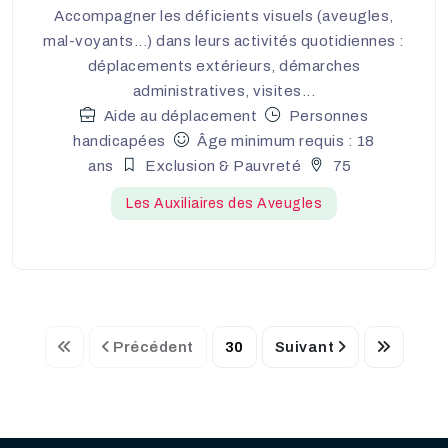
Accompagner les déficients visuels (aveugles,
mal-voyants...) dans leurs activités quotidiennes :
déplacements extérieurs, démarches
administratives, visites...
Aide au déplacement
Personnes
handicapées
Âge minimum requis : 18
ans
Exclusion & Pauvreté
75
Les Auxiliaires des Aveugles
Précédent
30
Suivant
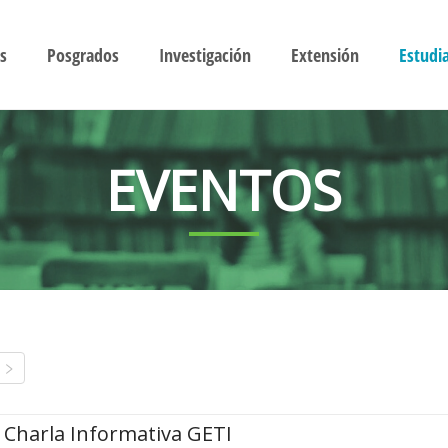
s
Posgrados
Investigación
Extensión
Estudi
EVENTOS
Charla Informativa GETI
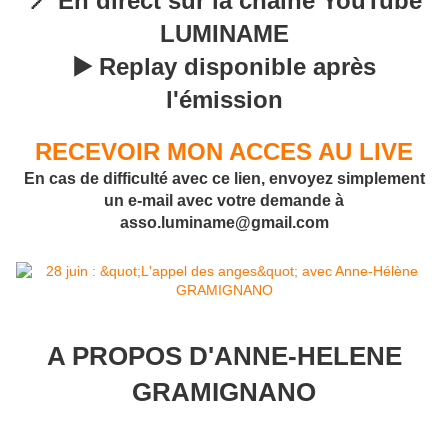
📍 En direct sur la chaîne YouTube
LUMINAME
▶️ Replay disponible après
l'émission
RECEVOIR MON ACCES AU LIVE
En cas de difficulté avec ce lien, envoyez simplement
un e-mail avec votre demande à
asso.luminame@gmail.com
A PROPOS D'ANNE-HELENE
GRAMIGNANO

▬▬▬▬▬▬▬▬▬▬

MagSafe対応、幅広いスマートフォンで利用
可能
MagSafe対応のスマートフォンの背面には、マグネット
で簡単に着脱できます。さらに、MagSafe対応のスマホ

▬▬▬▬▬▬▬▬▬▬

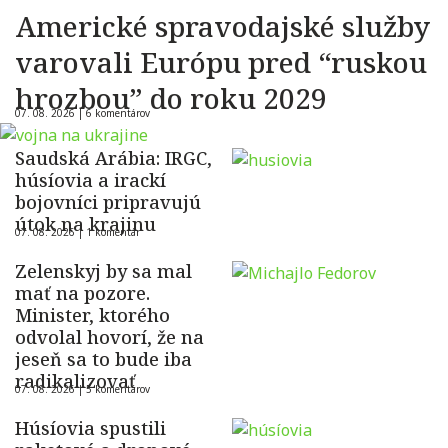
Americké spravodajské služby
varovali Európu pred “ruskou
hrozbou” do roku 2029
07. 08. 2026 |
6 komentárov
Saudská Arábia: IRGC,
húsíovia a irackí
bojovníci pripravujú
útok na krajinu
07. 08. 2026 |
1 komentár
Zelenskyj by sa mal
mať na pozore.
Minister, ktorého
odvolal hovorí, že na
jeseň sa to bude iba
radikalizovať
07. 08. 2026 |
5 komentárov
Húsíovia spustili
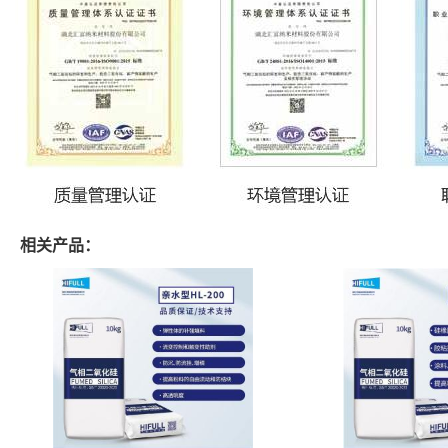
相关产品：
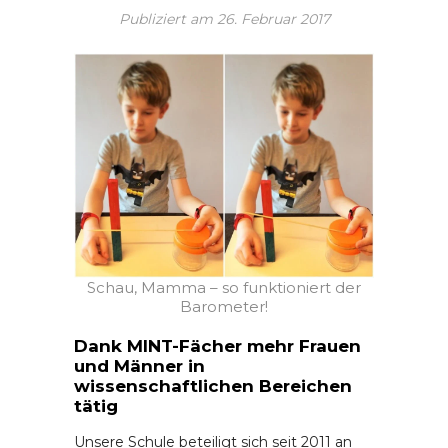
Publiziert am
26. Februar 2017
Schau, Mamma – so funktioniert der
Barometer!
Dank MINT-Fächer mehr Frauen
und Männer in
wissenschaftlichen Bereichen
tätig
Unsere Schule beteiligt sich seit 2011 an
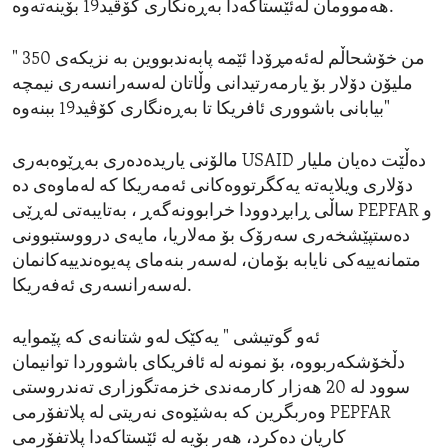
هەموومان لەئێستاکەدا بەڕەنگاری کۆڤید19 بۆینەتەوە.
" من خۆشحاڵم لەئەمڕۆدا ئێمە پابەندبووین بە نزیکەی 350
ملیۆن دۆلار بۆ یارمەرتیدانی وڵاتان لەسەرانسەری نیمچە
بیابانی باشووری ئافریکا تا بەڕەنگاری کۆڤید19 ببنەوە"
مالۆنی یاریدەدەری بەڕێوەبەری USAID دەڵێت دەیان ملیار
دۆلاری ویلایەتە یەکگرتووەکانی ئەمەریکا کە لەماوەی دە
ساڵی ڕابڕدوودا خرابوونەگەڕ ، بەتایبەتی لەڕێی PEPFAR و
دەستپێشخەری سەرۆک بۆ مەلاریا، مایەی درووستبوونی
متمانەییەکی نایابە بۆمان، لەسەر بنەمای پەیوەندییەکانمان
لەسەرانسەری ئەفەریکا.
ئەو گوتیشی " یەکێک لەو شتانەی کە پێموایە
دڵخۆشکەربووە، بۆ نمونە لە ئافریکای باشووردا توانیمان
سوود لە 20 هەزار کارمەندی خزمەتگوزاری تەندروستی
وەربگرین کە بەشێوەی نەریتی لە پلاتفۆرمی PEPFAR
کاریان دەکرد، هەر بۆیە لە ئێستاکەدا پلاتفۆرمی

▬▬▬▬▬▬▬▬▬▬

● WHAT IS EXPECTED: Search the records for the word "avec". Copy each line where it appears.

● SOLUTION BELOW:
En cas de difficulté avec ce lien, envoyez simplement
un e-mail avec votre demande à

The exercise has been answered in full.